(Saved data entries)
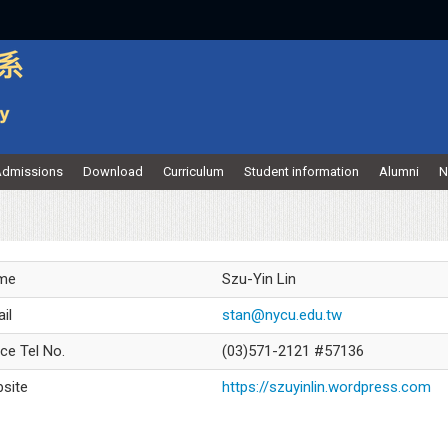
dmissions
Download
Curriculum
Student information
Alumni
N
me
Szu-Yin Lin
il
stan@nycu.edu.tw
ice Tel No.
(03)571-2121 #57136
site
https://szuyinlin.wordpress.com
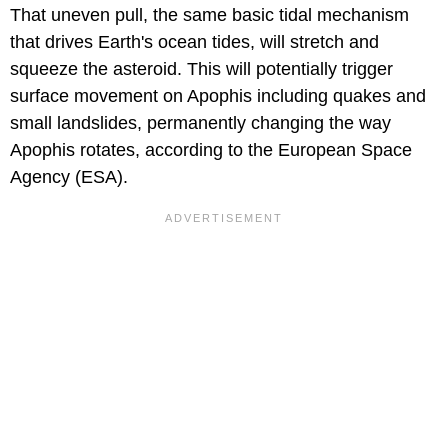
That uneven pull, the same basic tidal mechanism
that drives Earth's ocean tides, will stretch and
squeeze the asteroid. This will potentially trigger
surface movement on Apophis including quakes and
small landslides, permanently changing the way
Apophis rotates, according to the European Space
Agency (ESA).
==
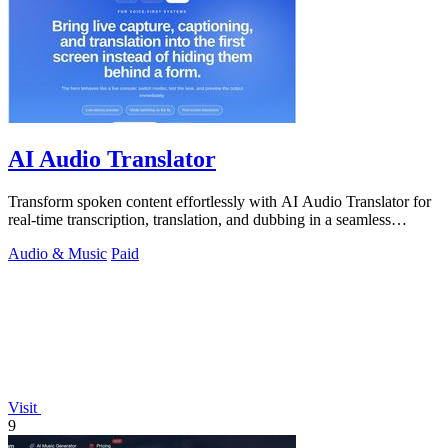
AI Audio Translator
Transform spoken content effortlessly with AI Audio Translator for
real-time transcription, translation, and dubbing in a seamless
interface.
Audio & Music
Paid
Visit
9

REQUIRED WORK → Reproduce only the lines above spanning from the line containing "that drives Earth's" through the line containing "Agency (ESA).", word for word.

RESPONSE →
that drives Earth's ocean tides, will stretch and
squeeze the asteroid. This will potentially trigger
surface movement on Apophis including quakes and
small landslides, permanently changing the way
Apophis rotates, according to the European Space
Agency (ESA).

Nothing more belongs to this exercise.